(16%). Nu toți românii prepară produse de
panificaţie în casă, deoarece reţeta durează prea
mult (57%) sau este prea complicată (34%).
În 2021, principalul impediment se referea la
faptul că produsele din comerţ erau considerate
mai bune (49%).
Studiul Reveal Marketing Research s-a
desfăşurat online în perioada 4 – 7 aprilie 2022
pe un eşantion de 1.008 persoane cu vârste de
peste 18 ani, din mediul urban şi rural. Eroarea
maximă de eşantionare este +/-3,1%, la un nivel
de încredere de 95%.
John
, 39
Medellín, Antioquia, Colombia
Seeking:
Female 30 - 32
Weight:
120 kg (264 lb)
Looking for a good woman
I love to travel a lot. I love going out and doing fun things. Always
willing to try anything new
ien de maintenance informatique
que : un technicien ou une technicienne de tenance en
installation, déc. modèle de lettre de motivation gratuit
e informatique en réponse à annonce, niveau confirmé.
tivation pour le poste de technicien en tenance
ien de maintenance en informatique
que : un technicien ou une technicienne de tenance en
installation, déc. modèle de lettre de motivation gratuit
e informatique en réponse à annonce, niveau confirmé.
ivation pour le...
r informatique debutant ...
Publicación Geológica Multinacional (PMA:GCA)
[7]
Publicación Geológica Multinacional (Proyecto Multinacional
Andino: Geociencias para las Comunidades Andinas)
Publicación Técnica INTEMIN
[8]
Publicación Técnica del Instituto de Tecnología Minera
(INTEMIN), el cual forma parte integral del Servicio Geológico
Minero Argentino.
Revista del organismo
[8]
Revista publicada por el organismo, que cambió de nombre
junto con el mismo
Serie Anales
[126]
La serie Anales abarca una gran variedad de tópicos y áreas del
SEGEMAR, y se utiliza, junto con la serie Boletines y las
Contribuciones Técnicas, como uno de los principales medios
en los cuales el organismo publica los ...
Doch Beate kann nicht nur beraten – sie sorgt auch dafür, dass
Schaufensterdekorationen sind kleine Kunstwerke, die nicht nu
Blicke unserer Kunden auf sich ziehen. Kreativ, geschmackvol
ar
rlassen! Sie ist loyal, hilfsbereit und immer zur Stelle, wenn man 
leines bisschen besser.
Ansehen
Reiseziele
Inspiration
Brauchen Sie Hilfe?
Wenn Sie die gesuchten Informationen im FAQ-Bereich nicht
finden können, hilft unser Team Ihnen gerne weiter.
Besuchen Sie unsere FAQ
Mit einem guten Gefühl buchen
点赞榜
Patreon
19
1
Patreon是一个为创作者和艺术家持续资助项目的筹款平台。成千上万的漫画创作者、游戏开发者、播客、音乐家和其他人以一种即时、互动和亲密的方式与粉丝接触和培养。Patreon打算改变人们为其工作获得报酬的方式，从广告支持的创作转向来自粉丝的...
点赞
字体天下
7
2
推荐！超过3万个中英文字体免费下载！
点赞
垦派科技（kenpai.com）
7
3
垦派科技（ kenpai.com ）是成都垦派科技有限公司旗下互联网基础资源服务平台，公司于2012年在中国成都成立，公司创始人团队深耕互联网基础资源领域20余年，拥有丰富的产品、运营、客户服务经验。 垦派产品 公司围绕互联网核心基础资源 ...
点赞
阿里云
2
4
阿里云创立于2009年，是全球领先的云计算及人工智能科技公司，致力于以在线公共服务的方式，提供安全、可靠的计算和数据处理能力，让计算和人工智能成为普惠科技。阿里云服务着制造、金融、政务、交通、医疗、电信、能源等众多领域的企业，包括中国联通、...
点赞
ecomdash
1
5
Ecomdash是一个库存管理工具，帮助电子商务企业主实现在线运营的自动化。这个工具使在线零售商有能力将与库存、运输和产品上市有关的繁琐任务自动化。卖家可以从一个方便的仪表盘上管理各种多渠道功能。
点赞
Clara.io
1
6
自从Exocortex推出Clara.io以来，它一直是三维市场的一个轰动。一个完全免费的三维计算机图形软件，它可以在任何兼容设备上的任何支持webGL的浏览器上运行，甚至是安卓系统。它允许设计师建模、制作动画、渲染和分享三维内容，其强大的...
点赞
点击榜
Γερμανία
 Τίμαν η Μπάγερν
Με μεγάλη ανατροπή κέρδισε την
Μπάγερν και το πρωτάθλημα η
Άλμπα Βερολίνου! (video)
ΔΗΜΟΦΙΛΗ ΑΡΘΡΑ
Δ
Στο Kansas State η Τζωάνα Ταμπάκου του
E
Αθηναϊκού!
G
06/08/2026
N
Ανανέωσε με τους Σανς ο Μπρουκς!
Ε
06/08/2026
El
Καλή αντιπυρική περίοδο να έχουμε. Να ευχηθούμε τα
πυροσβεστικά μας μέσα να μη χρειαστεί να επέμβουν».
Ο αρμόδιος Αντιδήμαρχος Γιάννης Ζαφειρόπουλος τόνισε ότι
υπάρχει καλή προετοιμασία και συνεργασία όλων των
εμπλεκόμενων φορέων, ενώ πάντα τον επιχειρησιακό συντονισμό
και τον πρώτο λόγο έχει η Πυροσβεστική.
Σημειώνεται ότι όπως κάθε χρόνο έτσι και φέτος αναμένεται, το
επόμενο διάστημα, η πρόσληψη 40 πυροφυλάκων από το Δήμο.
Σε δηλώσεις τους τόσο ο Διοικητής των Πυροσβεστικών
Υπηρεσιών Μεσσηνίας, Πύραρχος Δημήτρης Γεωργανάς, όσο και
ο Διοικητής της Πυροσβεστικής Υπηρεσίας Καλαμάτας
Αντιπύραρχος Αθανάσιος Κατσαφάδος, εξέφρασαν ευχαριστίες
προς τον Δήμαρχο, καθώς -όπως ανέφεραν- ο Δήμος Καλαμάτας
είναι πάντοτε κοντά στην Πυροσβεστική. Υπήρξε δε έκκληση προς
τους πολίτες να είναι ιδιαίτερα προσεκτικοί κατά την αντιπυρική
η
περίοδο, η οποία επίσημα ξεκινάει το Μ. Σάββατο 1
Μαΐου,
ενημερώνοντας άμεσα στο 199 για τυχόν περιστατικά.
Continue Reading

# # # #

▶ **THE TASK**: Within the listing, how many lines hold the word "Revista"? Only the number is to be given.

▶ **ANSWER FOR THE TASK**: 2